The transaction will increase mBank’s asset position as the largest bank headquartered in the Upper Peninsula of Michigan with post-transaction assets estimated at approximately $710 million and gross balance sheet loans of roughly $561 million. With the inclusion of the secondary market service retained sold loans of $260 million, total loans under management will be approximately $861 million. Combined core deposits are expected to total approximately $581 million.
It is also anticipated that mBank will rank as the 16th largest financial institution headquartered in Michigan, out of 123 banks.
“We are extremely pleased and excited to be able to partner with a long standing community-focused institution like Peninsula Bank,” said Kelly W. George, mBank President and CEO. “mBank is a ‘well capitalized’, safe and sound community bank, and we believe the customer-centric cultures and community bank oriented traditions of our two organizations are very complementary. In addition, with the increased Marquette County footprint, we will be able to offer an even more convenient and comprehensive banking experience with a strong line of products and services for all our clients and drive further market procurement of loans and deposits. In turn, we expect to expand and deepen our valued client relationships. From the entire mBank staff, management, and Board of Directors, we all look forward to working with you in the future. We want to assure the Peninsula Bank customers, shareholders and employees as we move through to the closing of the transaction that we will work transparently in making the transaction as smooth as possible.

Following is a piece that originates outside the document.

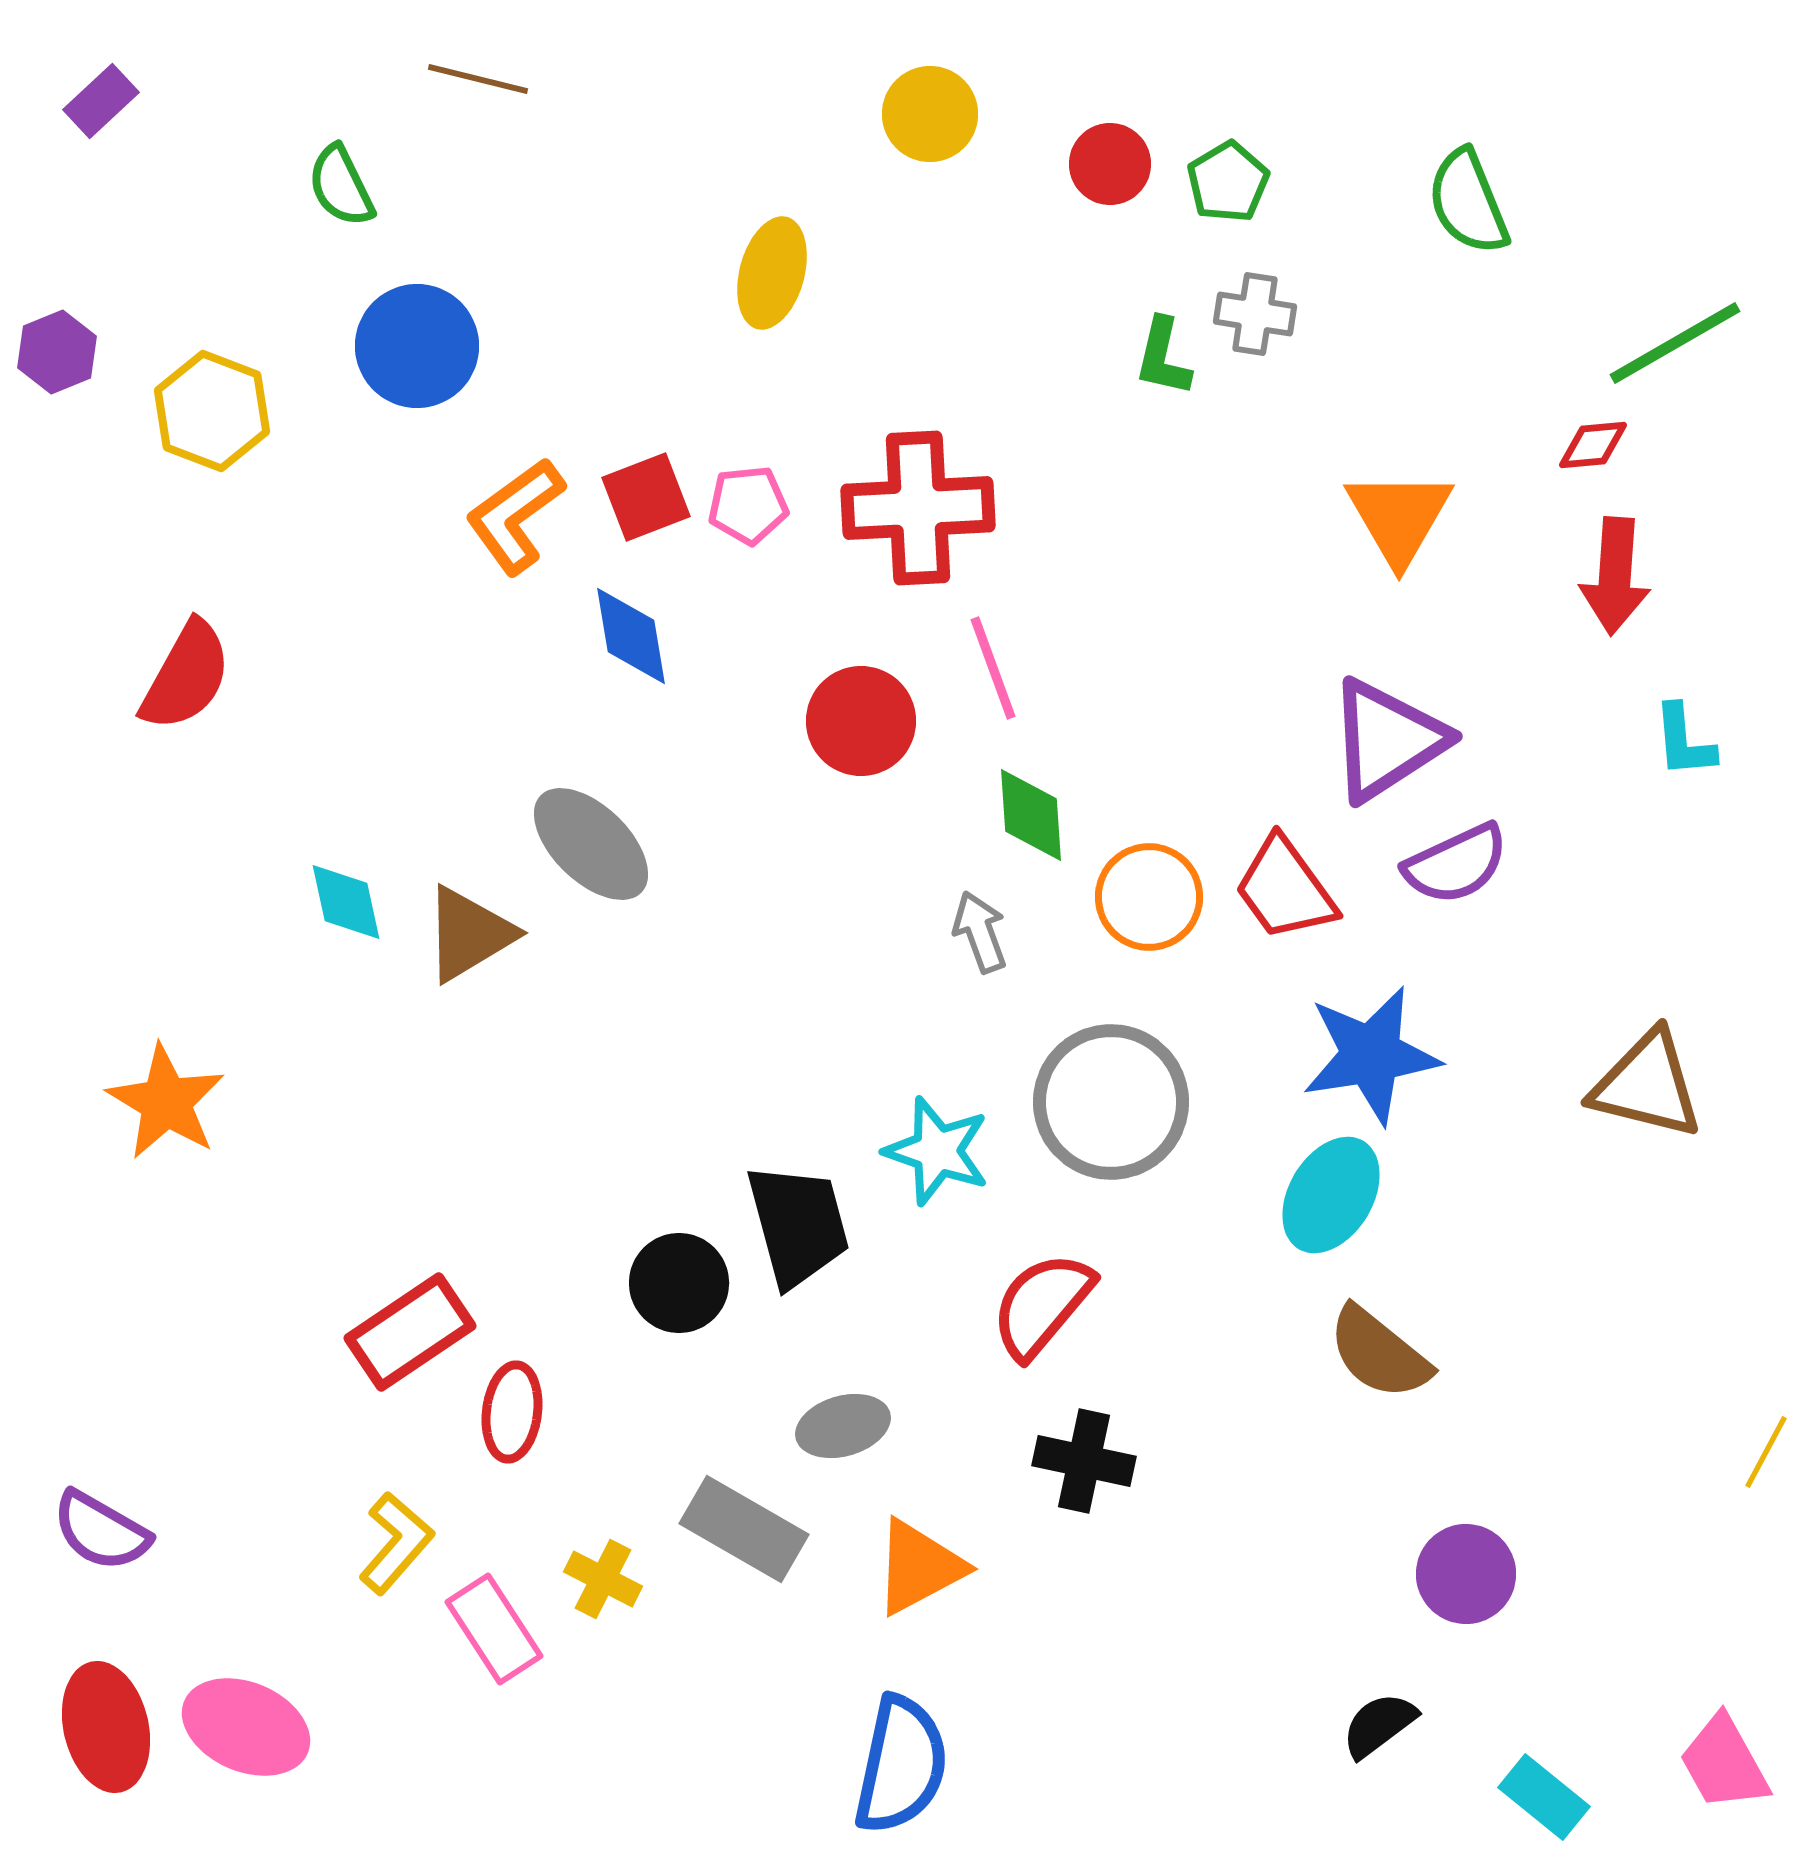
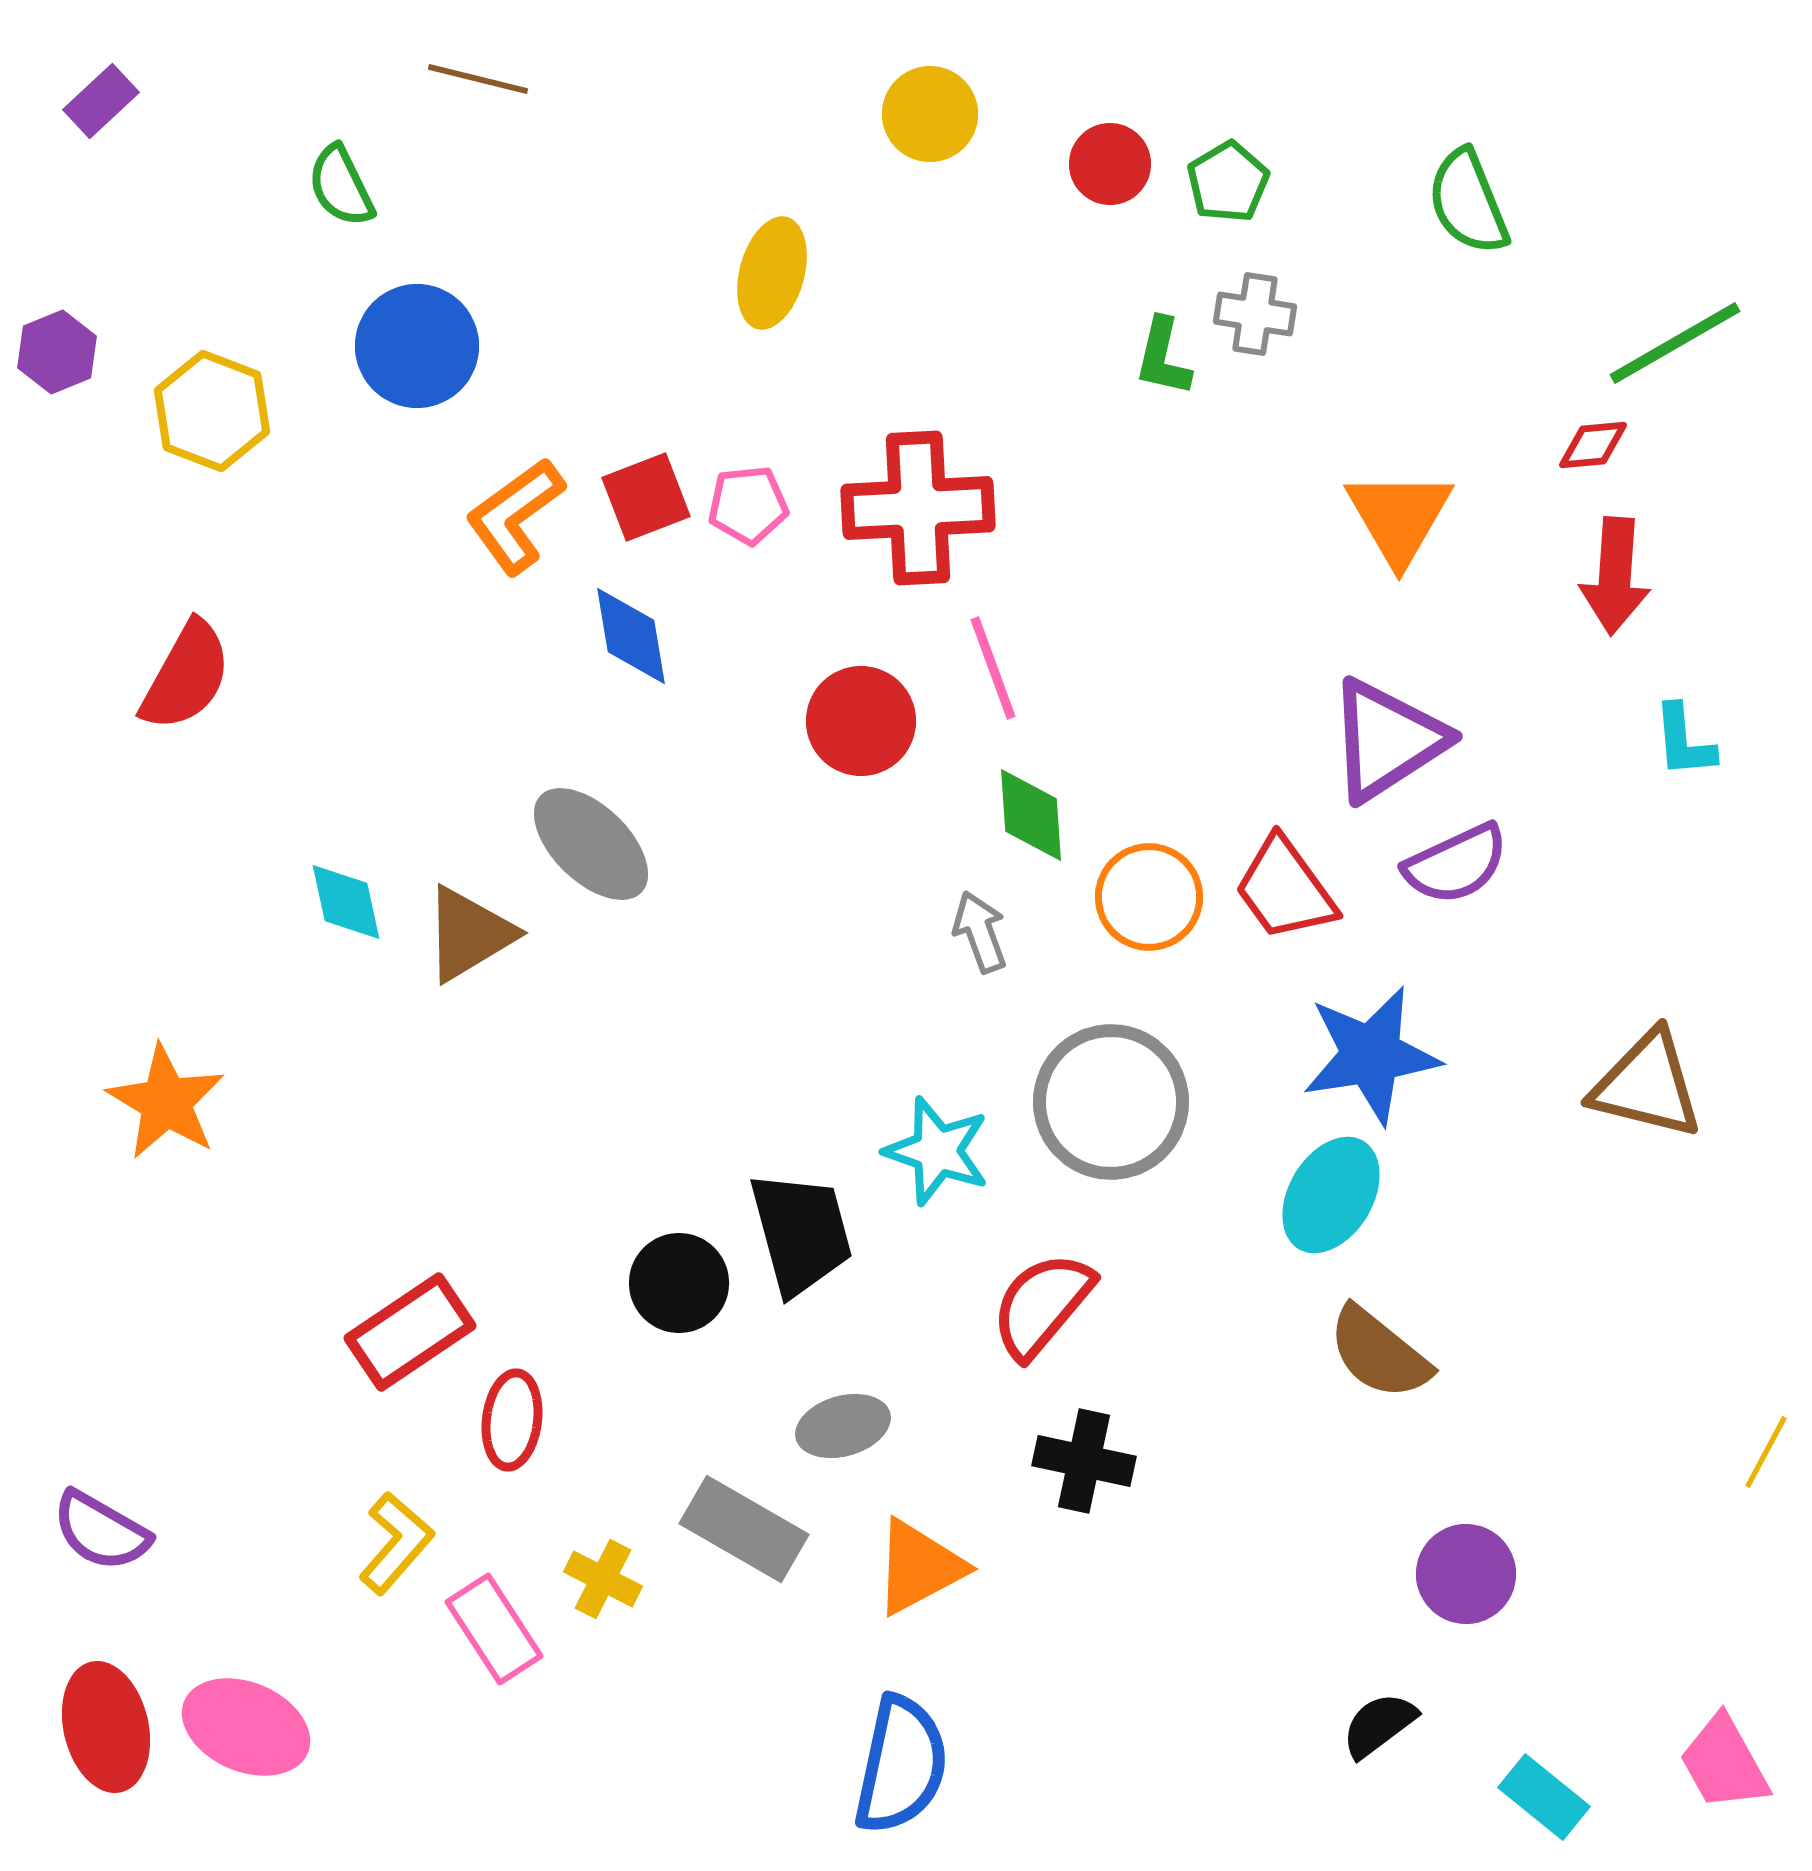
black trapezoid at (798, 1225): moved 3 px right, 8 px down
red ellipse at (512, 1412): moved 8 px down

More details of the transaction will be forth coming in the next several months, please look to our website, additional mailings, or stop into one of the company’s branches to personally discuss the transaction with one of our friendly bankers.”
Peninsula Financial Corporation is a bank holding company with Peninsula Bank as its wholly-owned subsidiary. Peninsula Bank currently operates 6 full-service banking centers spanning from Marquette to Ishpeming, with nearly $132 million in total assets and $112 million in deposits. Combined with mBank’s 7 current Upper Peninsula branches, the acquisition will nearly double mBank’s Upper Peninsula presence to 13 total branches and increase the number of total branches in Michigan from 11 to 17.
“Strategically, this transaction makes sense for us on all fronts” commented Paul D.Tobias, Chairman of Mackinac and mBank. “Our approach over the past couple of years has been to grow organically through core banking activities with good loans and deposits and remain opportunistic with regard to acquisitions. We believe our patience and diligence has been rewarded with this opportunity. We are very happy about the Peninsula partnership as we believe the acquisition fits all the strategic and accretive financial requirements we target to ensure we create additional shareholder value and continue to deliver our clients a best in class personalized banking experience.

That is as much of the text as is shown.